Airhole suck royally. You can't wear anything up under the goggles without fogging. 

All you need is a neck gaiter and keep it up over your lower cheeks, it will keep you warm.


----------



## Puggy (Oct 7, 2010)

I'm gunna throw one in here for buffs, I use mine as a bandanna in the summer for backcountry hiking and as a gaitor in the winter. 
BUFF -The Original Multifunctional Headwear-
they are a little more expense though.


----------



## mojo maestro (Jan 6, 2009)

Turtle Fur makes a "tube" nack gator, super thin, breathable. Does get wet and freezes when breathing thru it. Similar to a Buff, but it's fleece.


----------



## baruchie (Nov 20, 2010)

i bought a neck gator from the local mountain climbing store, best way to keep neck ears and face warm


----------



## JeffreyCH (Nov 21, 2009)

Here's my face/neck set up. Polar fleece zipped all the way up to cover my neck. Seirus face mask, nose is shaped to fit and open(no nose smash, no fog, easy to breath), plus mouth holes to breath. I also like this facemask because it covers the lower part of my ears. It Velcro's in the back so it's adjustable, and over all pretty comfy. Oh and I've had it for 3 years, paid 10-12 bucks for it, great piece of gear if ya ask me.


----------



## Milo303 (Apr 6, 2009)

Ride Qi


----------



## xelxguapo (May 21, 2009)

I also use Airhole. I heard some people say they don't like it, but it's worked fine for me and some of my other friends. I've had days where the outside is completely soaked, but the inside is still completely dry.


----------



## QueenB (Dec 3, 2010)

airblaster terryclava

pull it down when it's hard to breath.


----------



## fatboyj711 (Feb 1, 2010)

QueenB said:


> airblaster terryclava
> 
> pull it down when it's hard to breath.


strangely, terryclavas don't get much recognition on this site. this thread is 4 pages long and queenb's post is the first time it's been mentioned...

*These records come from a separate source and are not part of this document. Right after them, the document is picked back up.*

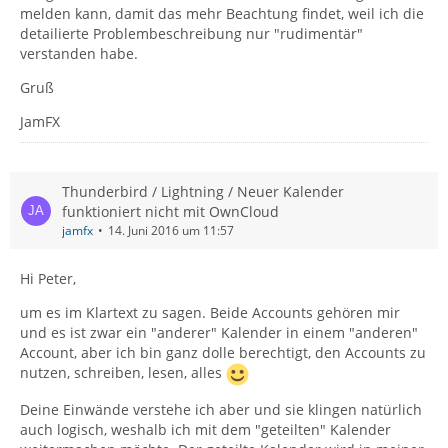
melden kann, damit das mehr Beachtung findet, weil ich die
detailierte Problembeschreibung nur "rudimentär"
verstanden habe.
Gruß
JamFX
Thunderbird / Lightning / Neuer Kalender
funktioniert nicht mit OwnCloud
jamfx
14. Juni 2016 um 11:57
Hi Peter,
um es im Klartext zu sagen. Beide Accounts gehören mir
und es ist zwar ein "anderer" Kalender in einem "anderen"
Account, aber ich bin ganz dolle berechtigt, den Accounts zu
nutzen, schreiben, lesen, alles
Deine Einwände verstehe ich aber und sie klingen natürlich
auch logisch, weshalb ich mit dem "geteilten" Kalender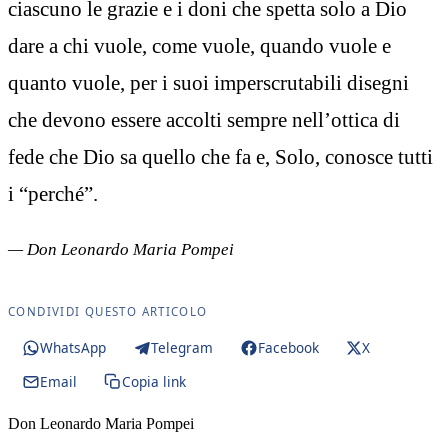
ciascuno le grazie e i doni che spetta solo a Dio
dare a chi vuole, come vuole, quando vuole e
quanto vuole, per i suoi imperscrutabili disegni
che devono essere accolti sempre nell’ottica di
fede che Dio sa quello che fa e, Solo, conosce tutti
i “perché”.
— Don Leonardo Maria Pompei
CONDIVIDI QUESTO ARTICOLO
WhatsApp
Telegram
Facebook
X
Email
Copia link
Don Leonardo Maria Pompei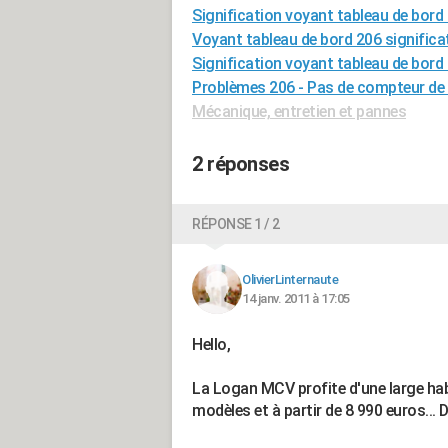
Signification voyant tableau de bord
Voyant tableau de bord 206 significa
Signification voyant tableau de bord
Problèmes 206 - Pas de compteur de 
Mécanique, entretien et pannes
2 réponses
RÉPONSE 1 / 2
OlivierLinternaute
14 janv. 2011 à 17:05
Hello,
La Logan MCV profite d'une large hab
modèles et à partir de 8 990 euros... D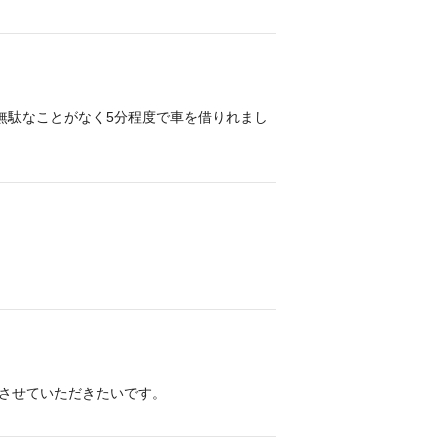
無駄なことがなく5分程度で車を借りれまし
用させていただきたいです。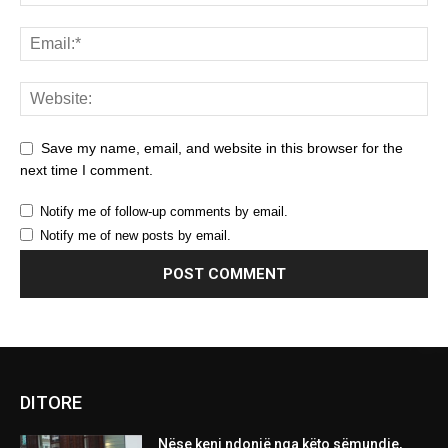
Save my name, email, and website in this browser for the
next time I comment.
Notify me of follow-up comments by email.
Notify me of new posts by email.
DITORE
Nëse keni ndonjë nga këto sëmundje,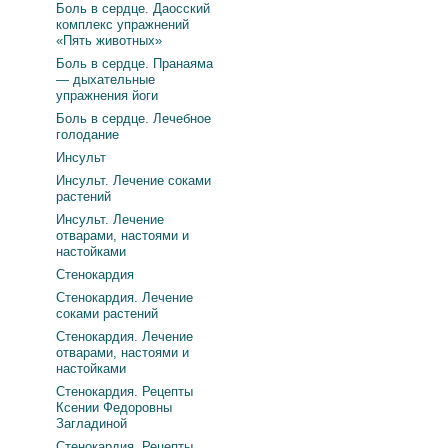
Боль в сердце. Даосский
комплекс упражнений
«Пять животных»
Боль в сердце. Пранаяма
— дыхательные
упражнения йоги
Боль в сердце. Лечебное
голодание
Инсульт
Инсульт. Лечение соками
растений
Инсульт. Лечение
отварами, настоями и
настойками
Стенокардия
Стенокардия. Лечение
соками растений
Стенокардия. Лечение
отварами, настоями и
настойками
Стенокардия. Рецепты
Ксении Федоровны
Загладиной
Стенокардия. Рецепты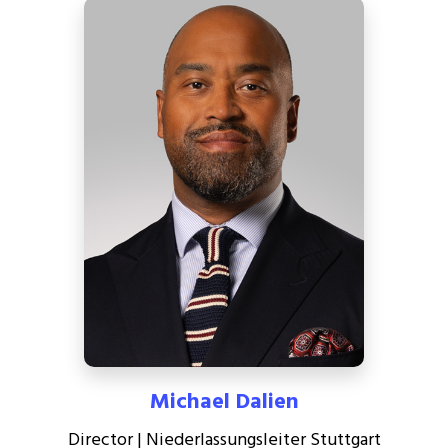
Michael Dalien
Director | Niederlassungsleiter Stuttgart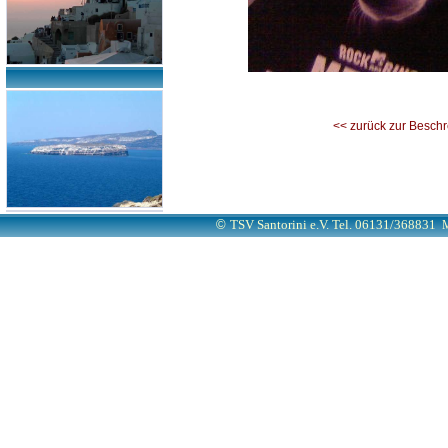
<< zurück zur Besch
©
TSV Santorini e.V. Tel. 06131/368831
M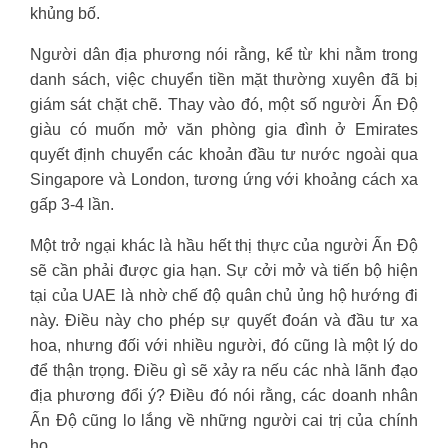
khủng bố.
Người dân địa phương nói rằng, kể từ khi nằm trong
danh sách, việc chuyển tiền mặt thường xuyên đã bị
giám sát chặt chẽ. Thay vào đó, một số người Ấn Độ
giàu có muốn mở văn phòng gia đình ở Emirates
quyết định chuyển các khoản đầu tư nước ngoài qua
Singapore và London, tương ứng với khoảng cách xa
gấp 3-4 lần.
Một trở ngại khác là hầu hết thị thực của người Ấn Độ
sẽ cần phải được gia hạn. Sự cởi mở và tiến bộ hiện
tại của UAE là nhờ chế độ quân chủ ủng hộ hướng đi
này. Điều này cho phép sự quyết đoán và đầu tư xa
hoa, nhưng đối với nhiều người, đó cũng là một lý do
để thận trọng. Điều gì sẽ xảy ra nếu các nhà lãnh đạo
địa phương đổi ý? Điều đó nói rằng, các doanh nhân
Ấn Độ cũng lo lắng về những người cai trị của chính
họ.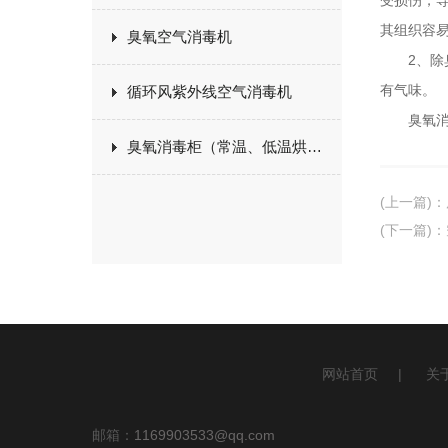
受损伤，
其组织容
臭氧空气消毒机
2、除臭
有气味。
循环风紫外线空气消毒机
臭氧消毒
臭氧消毒柜（常温、低温烘干）
(上一篇)
：
(下一篇)
：
网站首页
|
关
邮箱：
1169903533@qq.com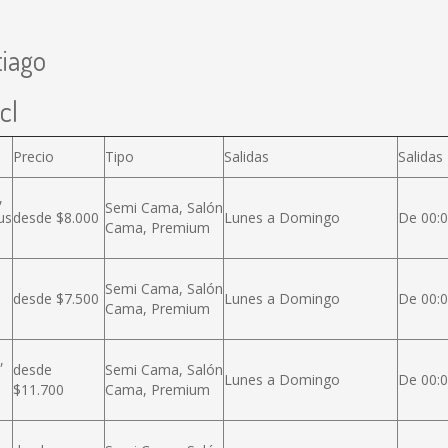
tiago
cl
Precio
Tipo
Salidas
Salidas
,
Semi Cama, Salón
us
desde $8.000
Lunes a Domingo
De 00:0
Cama, Premium
Semi Cama, Salón
desde $7.500
Lunes a Domingo
De 00:0
Cama, Premium
,
desde
Semi Cama, Salón
Lunes a Domingo
De 00:0
$11.700
Cama, Premium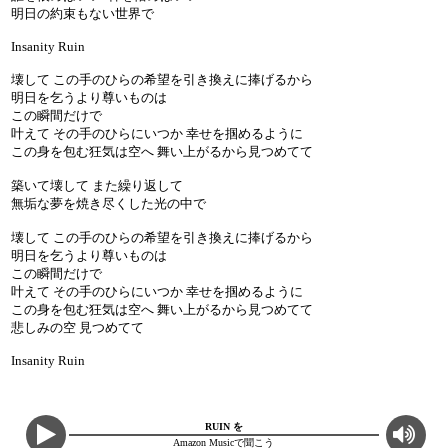
明日の約束もない世界で
Insanity Ruin
壊して この手のひらの希望を引き換えに捧げるから
明日を乞うより尊いものは
この瞬間だけで
叶えて その手のひらにいつか 幸せを掴めるように
この身を包む狂気は空へ 舞い上がるから見つめてて
築いて壊して また繰り返して
無垢な夢を焼き尽くした光の中で
壊して この手のひらの希望を引き換えに捧げるから
明日を乞うより尊いものは
この瞬間だけで
叶えて その手のひらにいつか 幸せを掴めるように
この身を包む狂気は空へ 舞い上がるから見つめてて
悲しみの空 見つめてて
Insanity Ruin
RUIN を
Amazon Musicで聞こう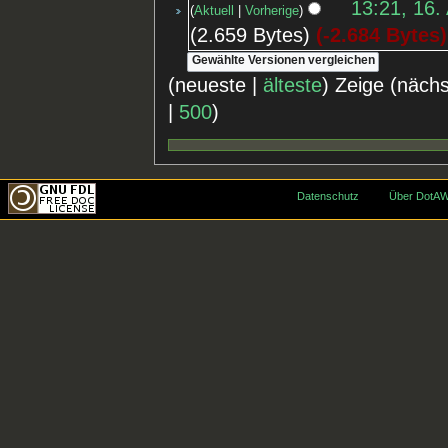
13:21, 16.
Aktuell
Vorherige
2.659 Bytes
-2.684 Bytes
(neueste |
älteste
) Zeige (näch
|
500
)
Datenschutz
Über DotAW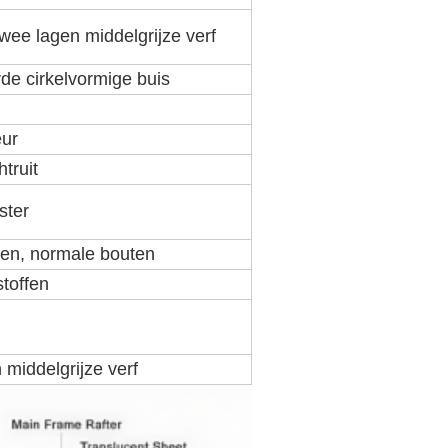
twee lagen middelgrijze verf
de cirkelvormige buis
eur
truit
ster
ten, normale bouten
stoffen
middelgrijze verf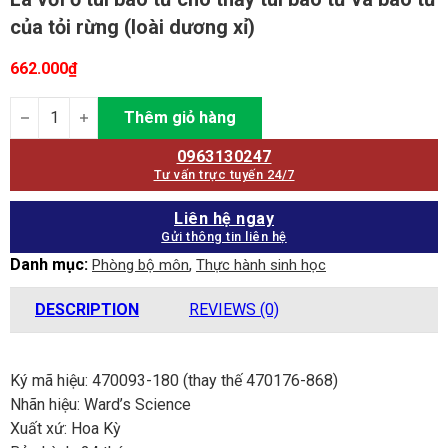
của tỏi rừng (loài dương xỉ)
662.000
₫
Lá với ổ túi bào tử cho thấy túi bào tử và bào tử của tỏi rừng (lo
Thêm giỏ hàng
0963130247
Tư vấn trực tuyến 24/7
Liên hệ ngay
Gửi thông tin liên hệ
Danh mục:
,
Phòng bộ môn
Thực hành sinh học
DESCRIPTION
REVIEWS (0)
Ký mã hiệu: 470093-180 (thay thế 470176-868)
Nhãn hiệu: Ward’s Science
Xuất xứ: Hoa Kỳ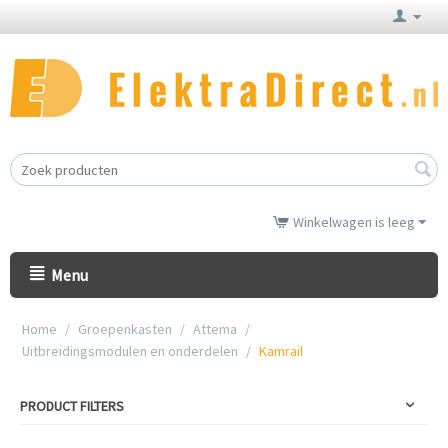
Winkelwagen is leeg
Menu
Home
/
Groepenkasten
/
Attema
/
Uitbreidingsmodulen en onderdelen
/
Kamrail
PRODUCT FILTERS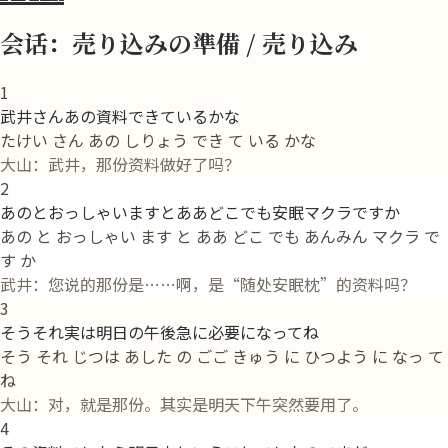
会话：売り込みの準備 / 売り込み
1
武井さんあの資料できているかな
たけい さん あの しりょう でき て いる かな
大山：武井，那份资料做好了吗？
2
あのとおっしゃいますとああどこでも安眠マクラですか
あの と おっしゃい ます と ああ どこ でも あんみん マクラ で
す か
武井：您说的那份是……啊，是“随处安眠枕”的资料吗？
3
そうそれ実は明日の午後急に必要になってね
そう それ じつは あした の ごご きゅう に ひつよう に なっ て
ね
大山：对，就是那份。其实是明天下午突然要用了。
4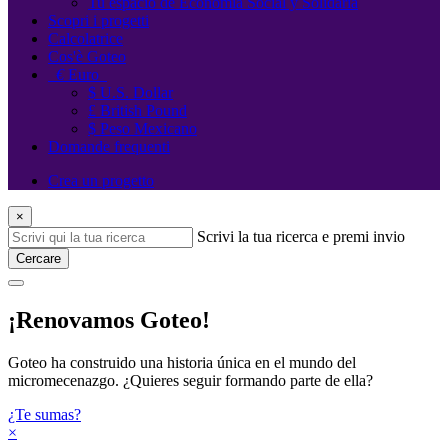
Tu espacio de Economía Social y Solidaria
Scopri i progetti
Calcolatrice
Cos'è Goteo
€
Euro
$ U.S. Dollar
£ British Pound
$ Peso Mexicano
Domande frequenti
Crea un progetto
×
Scrivi la tua ricerca e premi invio
Cercare
¡Renovamos Goteo!
Goteo ha construido una historia única en el mundo del
micromecenazgo. ¿Quieres seguir formando parte de ella?
¿Te sumas?
×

super versatile face mask... ventilated enough for warmer days, warm enough for colder days, you can cover your nose or pull it down under your nose/mouth, thin enough to fit under a helmet, and it can be warn alone without a beanie or helmet... i've also tried the UA hood, but it's not nearly as effective or versatile as the terry


----------



## MistahTaki (Apr 24, 2010)

JeffreyCH said:


> Here's my face/neck set up. Polar fleece zipped all the way up to cover my neck. Seirus face mask, nose is shaped to fit and open(no nose smash, no fog, easy to breath), plus mouth holes to breath. I also like this facemask because it covers the lower part of my ears. It Velcro's in the back so it's adjustable, and over all pretty comfy. Oh and I've had it for 3 years, paid 10-12 bucks for it, great piece of gear if ya ask me.


turtleneck FTW!


----------



## freshy (Nov 18, 2009)

Use a snorkel!


----------



## andy1011 (Aug 16, 2010)

I just use a 100% cotton white bandana that you can get anywhere... sometimes i'll keep an extra in my pocket because it's nice to have a fresh one mid-day.


----------



## oskar (Nov 23, 2010)

+1 for Buff, i use the wool one and the breathability is excellent

BUFF -The Original Multifunctional Headwear-

I also have some sort of neoprene face mask which is also nice but sometimes you get the feeling of suffocating even though the nose and mouth have airholes


----------



## BlackSnow (Dec 20, 2009)

Smartwool FTW! Keeps you just right all day long, even when it gets wet. It's thin enough to be worn under a helmet too.


----------